_Exercise_
How many of the lines in the material underneath include the string "your"? State the number only.

(Data extract Opens)

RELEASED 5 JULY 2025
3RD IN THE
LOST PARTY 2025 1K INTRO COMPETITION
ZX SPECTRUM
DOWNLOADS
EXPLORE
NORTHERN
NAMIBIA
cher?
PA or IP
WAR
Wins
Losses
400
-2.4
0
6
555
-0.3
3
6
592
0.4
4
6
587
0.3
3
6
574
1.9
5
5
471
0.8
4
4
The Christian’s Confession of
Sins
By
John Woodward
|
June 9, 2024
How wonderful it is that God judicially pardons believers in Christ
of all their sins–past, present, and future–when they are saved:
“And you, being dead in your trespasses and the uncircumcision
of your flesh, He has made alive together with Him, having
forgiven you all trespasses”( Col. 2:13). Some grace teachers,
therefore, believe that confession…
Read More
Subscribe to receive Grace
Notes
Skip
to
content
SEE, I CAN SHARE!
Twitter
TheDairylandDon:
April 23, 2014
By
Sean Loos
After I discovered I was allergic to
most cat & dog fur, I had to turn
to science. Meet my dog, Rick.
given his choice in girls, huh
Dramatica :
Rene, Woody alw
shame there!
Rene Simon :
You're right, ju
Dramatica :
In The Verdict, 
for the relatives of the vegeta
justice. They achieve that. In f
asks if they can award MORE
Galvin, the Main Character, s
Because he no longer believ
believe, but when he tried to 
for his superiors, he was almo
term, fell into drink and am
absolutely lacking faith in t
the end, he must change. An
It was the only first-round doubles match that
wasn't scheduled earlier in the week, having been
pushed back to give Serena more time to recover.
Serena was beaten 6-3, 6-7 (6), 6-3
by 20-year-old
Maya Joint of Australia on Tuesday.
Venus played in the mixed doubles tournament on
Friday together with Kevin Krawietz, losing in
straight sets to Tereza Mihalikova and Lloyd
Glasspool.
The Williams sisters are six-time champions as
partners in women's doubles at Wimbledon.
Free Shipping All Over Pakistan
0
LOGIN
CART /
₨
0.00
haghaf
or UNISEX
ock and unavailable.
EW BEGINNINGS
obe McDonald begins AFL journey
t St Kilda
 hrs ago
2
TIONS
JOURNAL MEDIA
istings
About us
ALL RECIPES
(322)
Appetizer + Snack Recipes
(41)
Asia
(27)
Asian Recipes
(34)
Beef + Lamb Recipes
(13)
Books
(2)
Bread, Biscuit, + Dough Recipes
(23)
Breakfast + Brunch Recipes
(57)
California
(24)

(Data extract Closes)

_Result of this exercise_
2